日吉瑞希①
後ろめたさはある。
麻衣が幸助のことを好きだという気持ちは知っている。
麻衣は大切な友達。これからもずっと一緒にいたいと思っている。
だけど同じように幸助も大事な人。
だから麻衣に取られるのは嫌だ。
レクのペア決めのホームルームで私は幸助に立候補した。
結果としては百村さんがペアの権利を手に入れたけれど、立候補したことで麻衣が私に対して不信感みたいなものを抱いたのは確かだ。
言い訳として、体育祭のときに仲良くなったから、一緒だったらうれしいなと思って幸助を希望したと麻衣に伝えた。
納得していないようだったけれど、それで私たちの関係性は壊れずに済んだ。
というより、当時は幸助に対して恋愛感情を抱いていなかった。
そもそも今私が抱いている感情も恋愛感情なのかはわからない。
麻衣と違って今まで恋愛をせずに生きてきたから、この気持ちが恋愛感情だと言い切ることはできない。

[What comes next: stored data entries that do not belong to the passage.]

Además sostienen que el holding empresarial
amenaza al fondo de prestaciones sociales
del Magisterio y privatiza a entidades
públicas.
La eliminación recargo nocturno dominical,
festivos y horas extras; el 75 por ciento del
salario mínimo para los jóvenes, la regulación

ただ、幸助を誰にも渡したくないという気持ちがあるだけ。
それと同時に麻衣も失いたくない。どちらかを選ぶことはできない。
だから今は麻衣に隠れて幸助とやりとりをしている。
後ろめたさはある。
裏切っているような気持ちになることもある。
でもやめられない。どうしようもない。
私は楽観的な性格をしていると思う。
ばれてもどうにかなるだろうと考えている節がある。
なんにせよ、ばれるまではこのままでいい。
このまま。このまま何も変わらなければいい。